• Task prompt: Look through the data below and, wherever a line carries the word "articulado", please copy that line.

[Stored data entries]
<<<<
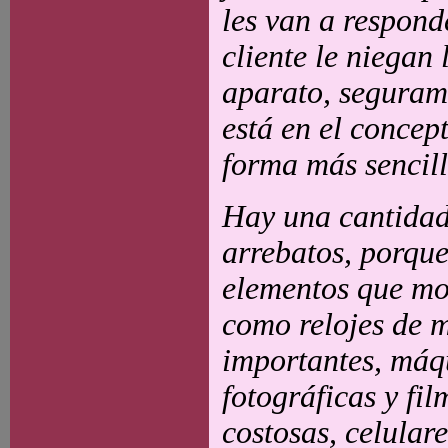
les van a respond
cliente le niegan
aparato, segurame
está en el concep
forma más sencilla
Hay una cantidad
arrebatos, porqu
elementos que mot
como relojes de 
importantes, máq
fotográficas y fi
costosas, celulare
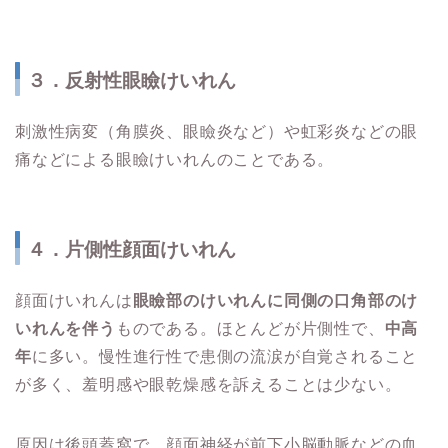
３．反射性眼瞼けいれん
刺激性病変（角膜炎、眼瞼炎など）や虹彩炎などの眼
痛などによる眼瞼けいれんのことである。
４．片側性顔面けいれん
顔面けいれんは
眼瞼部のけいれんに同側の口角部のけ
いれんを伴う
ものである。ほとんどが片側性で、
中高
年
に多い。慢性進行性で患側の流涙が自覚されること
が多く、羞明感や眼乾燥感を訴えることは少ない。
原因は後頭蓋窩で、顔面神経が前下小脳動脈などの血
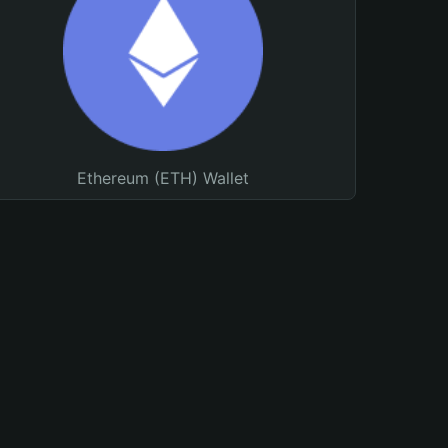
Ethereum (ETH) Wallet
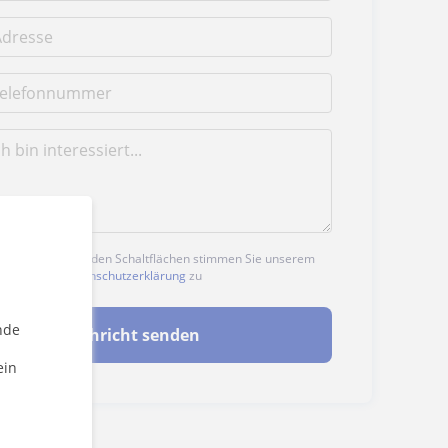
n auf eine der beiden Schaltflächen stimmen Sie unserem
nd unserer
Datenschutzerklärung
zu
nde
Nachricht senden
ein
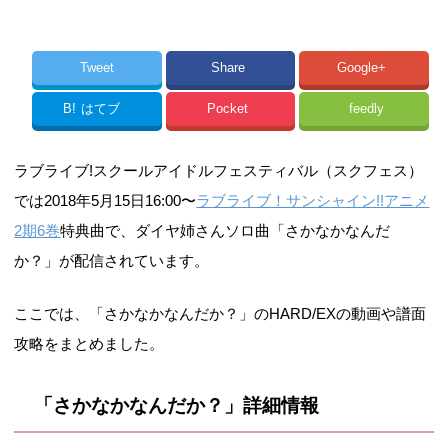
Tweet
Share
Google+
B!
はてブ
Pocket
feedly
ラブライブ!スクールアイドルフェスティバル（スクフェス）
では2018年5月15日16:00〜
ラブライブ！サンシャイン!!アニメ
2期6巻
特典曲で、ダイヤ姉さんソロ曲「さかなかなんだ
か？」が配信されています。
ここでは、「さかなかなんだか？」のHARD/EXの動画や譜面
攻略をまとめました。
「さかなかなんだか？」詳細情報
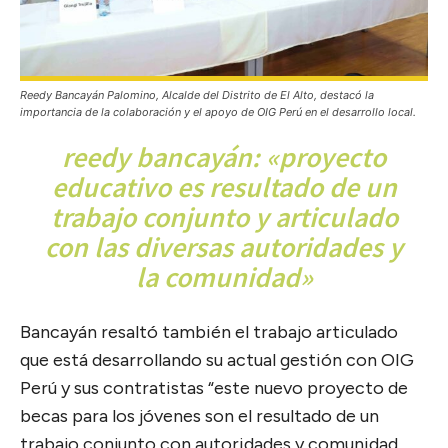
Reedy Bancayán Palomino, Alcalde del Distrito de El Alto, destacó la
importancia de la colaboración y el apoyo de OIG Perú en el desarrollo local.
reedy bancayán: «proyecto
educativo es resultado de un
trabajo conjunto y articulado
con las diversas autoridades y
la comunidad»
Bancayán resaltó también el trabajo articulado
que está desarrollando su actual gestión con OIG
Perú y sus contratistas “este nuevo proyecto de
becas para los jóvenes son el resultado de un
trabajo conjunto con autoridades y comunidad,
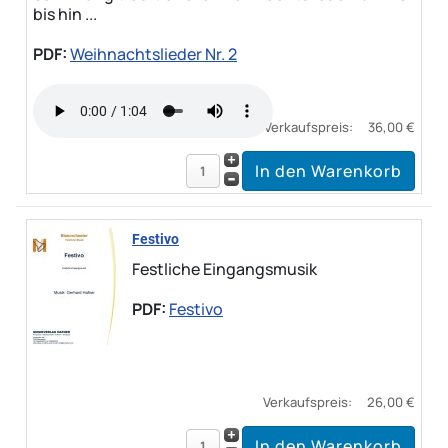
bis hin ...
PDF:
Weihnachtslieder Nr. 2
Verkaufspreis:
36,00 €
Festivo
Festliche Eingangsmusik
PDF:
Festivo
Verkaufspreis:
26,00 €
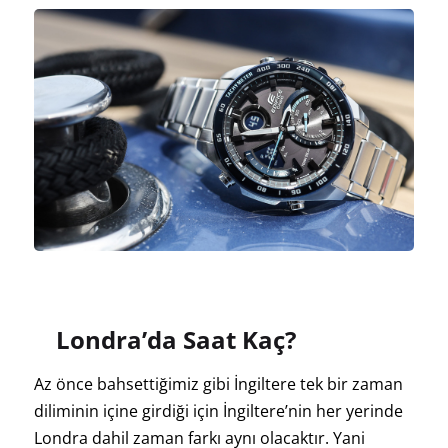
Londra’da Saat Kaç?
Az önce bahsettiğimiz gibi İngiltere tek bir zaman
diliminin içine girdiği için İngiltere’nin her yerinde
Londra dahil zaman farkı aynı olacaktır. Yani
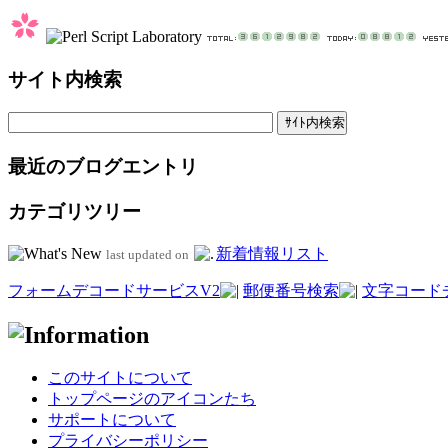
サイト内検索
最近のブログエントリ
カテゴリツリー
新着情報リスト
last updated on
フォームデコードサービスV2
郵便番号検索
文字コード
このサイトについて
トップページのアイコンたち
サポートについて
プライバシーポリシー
>>>>
• Result of this task:
trabajo conjunto y articulado
Bancayán resaltó también el trabajo articulado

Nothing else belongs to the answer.